Somebody was still here.

Mitchell didn't see who it was until he was walking toward the back, toward the sound, and John Koliba stepped out of a dark aisleway between rows of parts bins: Koliba, the white tight T-shirt stretched across his belly, holding a pair of rubber vacuum cups, one in each fist.

"I thought you was gone," Koliba said. "I would have swore you walked by five minutes ago with that case in your hand. I was over in Quality Control."

Mitchell said, "I was out here. I went back to my office for something."

"I guess I didn't see you go back."

"I didn't see you either," Mitchell said. "What're you up to?"

"Well-don't laugh, okay? I got an idea for a kind of handling rig I been fooling with, seeing if I can make it work. On my own time, you understand. Maybe I got something, I don't know yet."

"Why don't you work on it during your shift?" Mitchell said. And he was thinking, Why don't you get the hell out of here right now.

"Well, I figured I should do it on my own time. You know, you got designers, engineers. You didn't hire me for that kind of work."

"No, but if you think you've got something, John, I'm willing to take a chance, I mean pay you for your effort," Mitchell said. "Starting tomorrow, work on it during your shift."

"That's great." Koliba grinned, his eyes squinting almost closed. "You got a minute I'll show you what I'm doing, the idea."

"I'd like to see it," Mitchell said, "but let's wait'll tomorrow, okay? Why don't you knock off now, go on home?"

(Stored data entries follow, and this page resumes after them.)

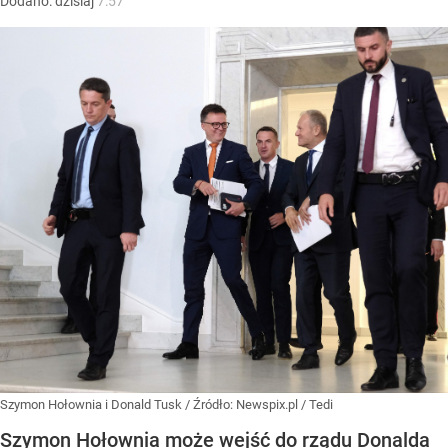
Dodano:
dzisiaj
7:57
Szymon Hołownia i Donald Tusk
/ Źródło:
Newspix.pl
/
Tedi
Szymon Hołownia może wejść do rządu Donalda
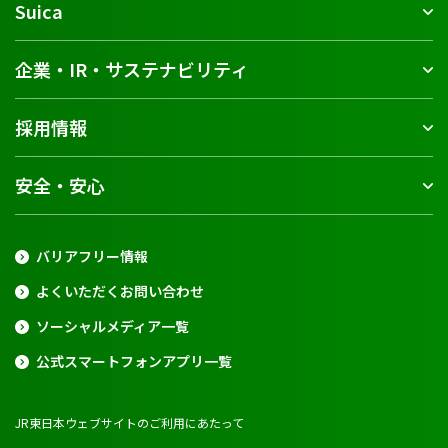
Suica
企業・IR・サステナビリティ
採用情報
安全・安心
バリアフリー情報
よくいただくお問い合わせ
ソーシャルメディア一覧
公式スマートフォンアプリ一覧
JR東日本ウェブサイトのご利用にあたって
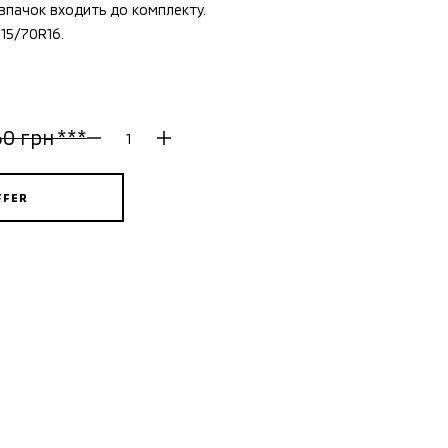
ковпачок входить до комплекту.
15/70R16.
60 грн ***
FFER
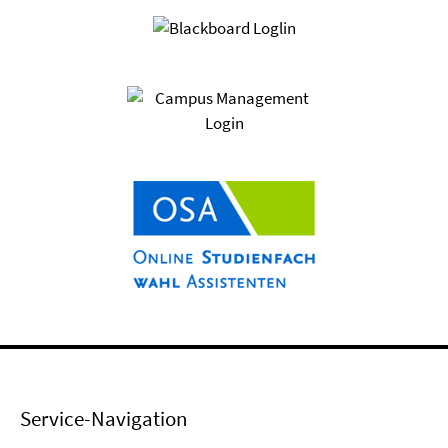
Service-Navigation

"Yeah, well listen, then I'll show it to you tomorrow."

"I want to lock up," Mitchell said. "The security man's sick or something. He's not around tonight."

"Right," Koliba said. "I'll wash up, be out in a minute."

"Good, I want to get out of here."

"Why don't you go ahead? I'll see the door gets locked."

"No, there's a couple of things I got to check," Mitchell said. "Just hurry it up, okay?"

He was thinking, Christ, quit talking, and walked away gripping the attache case at his side. Behind him Koliba said something about a couple minutes is all. Ahead of him, down the aisle past the turning machines and the rows of stock bins, a spot of light reflected on the glass section of the rear door. He reached the door and looked out.

The reflection was from a light pole. The parking lot was empty. Good.

No, Christ, there was one car parked in a lane over to the far right. Of course. Koliba's. He said to himself, Why did he pick tonight of all the nights? Guy showing initiative, wanting to get ahead. And it's your own fault, you talked to him, inspired him. God. He said, Come on, John, come out right now and get in your car and get the hell out of here, will you? God, get him out of here. But almost as he said it to himself, like a silent prayer, it was too late.